Brendon Baillod works as a Senior Software Engineer for Great Lakes Educational Loan Services in Madison, Wisconsin.  In his spare time, he researches Great Lakes maritime history with an emphasis on the shipwrecks of Lakes Michigan and Superior.  Baillod has been featured on the Discovery Channel, the History Channel’s Deep Sea Detectives series and several regional television programs.  His work has been published in several regional historical journals and I have authored two shipwreck nominations to the National Register of Historic Places.  Baillod is currently the President of the Wisconsin Underwater Archeology Association and a Director at Large of the Association for Great Lakes Maritime History who awarded him their 2008 Award for Historic Interpretation.  He is also active with the Wisconsin Marine Historical Society, the Great Lakes Historical Society, the Keweenaw County Historical Society and the Wisconsin Maritime Museum.

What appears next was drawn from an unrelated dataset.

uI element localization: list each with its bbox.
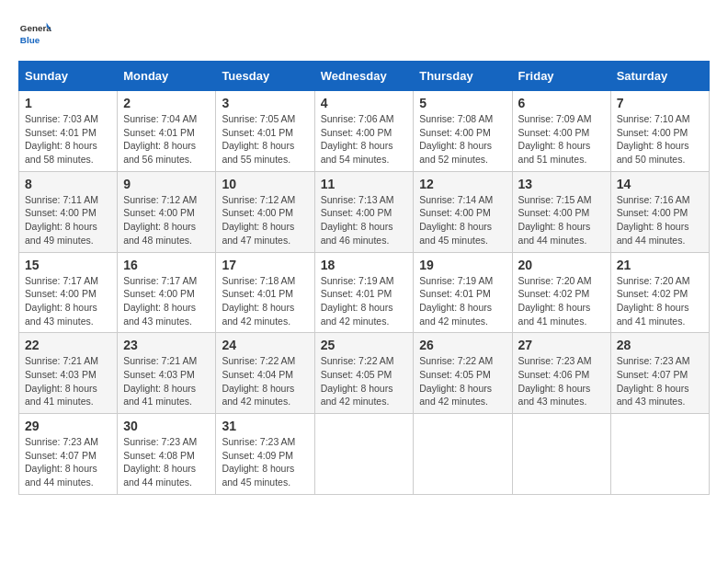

The Western Sanitary Commission, though overshadowed by the larger United States Sanitary Commission in the east, performed invaluable work. Union General John C. Fremont, Reverend William Greenleaf Eliot, James E. Yeatman, and Dorothea Dix established the WSC in August 1861. Headquartered in St. Louis, the hard-working doctors, civilians, and nurses of the WSC established hospitals, administered medical services, and improved sanitation in camps.  Additionally, the WSC established a fleet of hospital ships to travel throughout the sprawling Western Theater and provide aid from the Battle of Wilson’s Creek until the end of the war.

Dana B. Shoaf is the director of interpretation for the National Museum of Civil War Medicine. Previously he served as editor-in-chief of HistoryNet, publisher of nine history magazines. He served for nearly two decades as editor of Civil War Times and prior to that, America’s Civil War magazines.